Required action: Give back the full listing, character for character, with no pictures.

Task data:
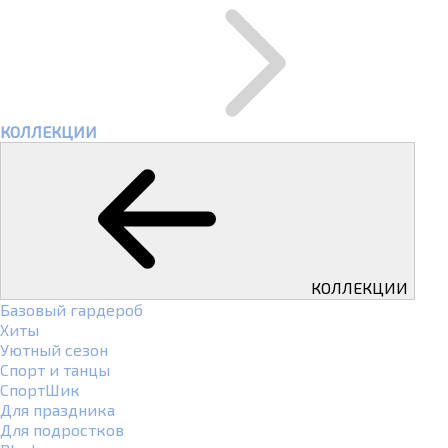
КОЛЛЕКЦИИ
КОЛЛЕКЦИИ
Базовый гардероб
Хиты
Уютный сезон
Спорт и танцы
СпортШик
Для праздника
Для подростков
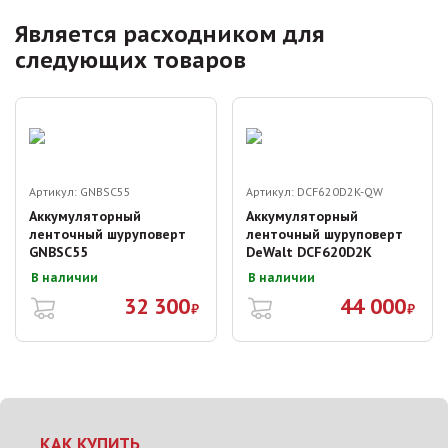
Является расходником для
следующих товаров
Артикул:
GNBSC55
Артикул:
DCF620D2K-QW
Аккумуляторный
Аккумуляторный
ленточный шуруповерт
ленточный шуруповерт
GNBSC55
DeWalt DCF620D2K
В наличии
В наличии
32 300
44 000
₽
₽
КАК КУПИТЬ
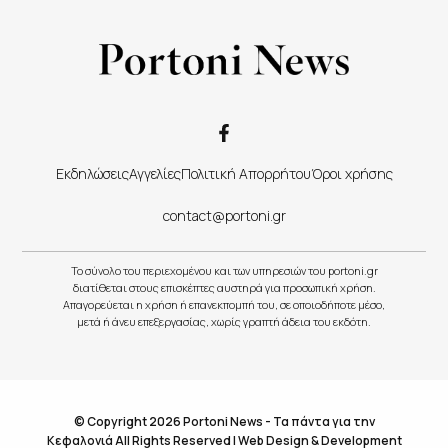
Εκδηλώσεις
Αγγελίες
Πολιτική Απορρήτου
Όροι χρήσης
contact@portoni.gr
Το σύνολο του περιεχομένου και των υπηρεσιών του portoni.gr
διατίθεται στους επισκέπτες αυστηρά για προσωπική χρήση.
Απαγορεύεται η χρήση ή επανεκπομπή του, σε οποιοδήποτε μέσο,
μετά ή άνευ επεξεργασίας, χωρίς γραπτή άδεια του εκδότη.
© Copyright 2026 Portoni News - Τα πάντα για την
Κεφαλονιά All Rights Reserved |
Web Design & Development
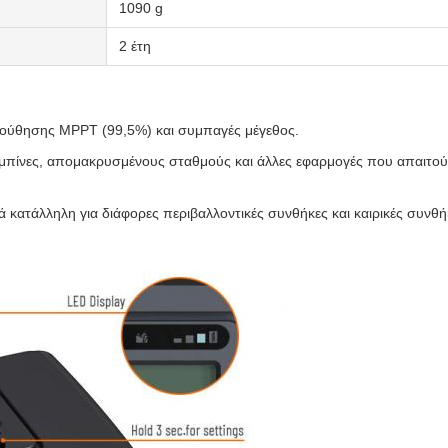
1090 g
2 έτη
ολούθησης MPPT (99,5%) και συμπαγές μέγεθος.
καμπίνες, απομακρυσμένους σταθμούς και άλλες εφαρμογές που απαιτούν
 κατάλληλη για διάφορες περιβαλλοντικές συνθήκες και καιρικές συνθή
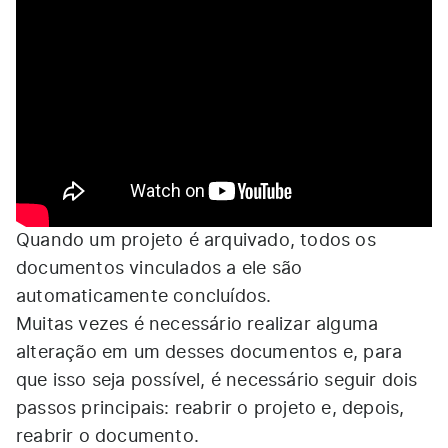
Quando um projeto é arquivado, todos os
documentos vinculados a ele são
automaticamente concluídos.
Muitas vezes é necessário realizar alguma
alteração em um desses documentos e, para
que isso seja possível, é necessário seguir dois
passos principais: reabrir o projeto e, depois,
reabrir o documento.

Response for this exercise:
КОЛЛЕКЦИИ
КОЛЛЕКЦИИ
Базовый гардероб
Хиты
Уютный сезон
Спорт и танцы
СпортШик
Для праздника
Для подростков
Является расходником для
следующих товаров
Артикул:
GNBSC55
Артикул:
DCF620D2K-QW
Аккумуляторный
Аккумуляторный
ленточный шуруповерт
ленточный шуруповерт
GNBSC55
DeWalt DCF620D2K
В наличии
В наличии
32 300
44 000
₽
₽
КАК КУПИТЬ
Εκδηλώσεις
Αγγελίες
Πολιτική Απορρήτου
Όροι χρήσης
contact@portoni.gr
Το σύνολο του περιεχομένου και των υπηρεσιών του portoni.gr
διατίθεται στους επισκέπτες αυστηρά για προσωπική χρήση.
Απαγορεύεται η χρήση ή επανεκπομπή του, σε οποιοδήποτε μέσο,
μετά ή άνευ επεξεργασίας, χωρίς γραπτή άδεια του εκδότη.
© Copyright 2026 Portoni News - Τα πάντα για την
Κεφαλονιά All Rights Reserved |
Web Design & Development
1090 g
2 έτη
ολούθησης MPPT (99,5%) και συμπαγές μέγεθος.
καμπίνες, απομακρυσμένους σταθμούς και άλλες εφαρμογές που απαιτούν
 κατάλληλη για διάφορες περιβαλλοντικές συνθήκες και καιρικές συνθή
Quando um projeto é arquivado, todos os
documentos vinculados a ele são
automaticamente concluídos.
Muitas vezes é necessário realizar alguma
alteração em um desses documentos e, para
que isso seja possível, é necessário seguir dois
passos principais: reabrir o projeto e, depois,
reabrir o documento.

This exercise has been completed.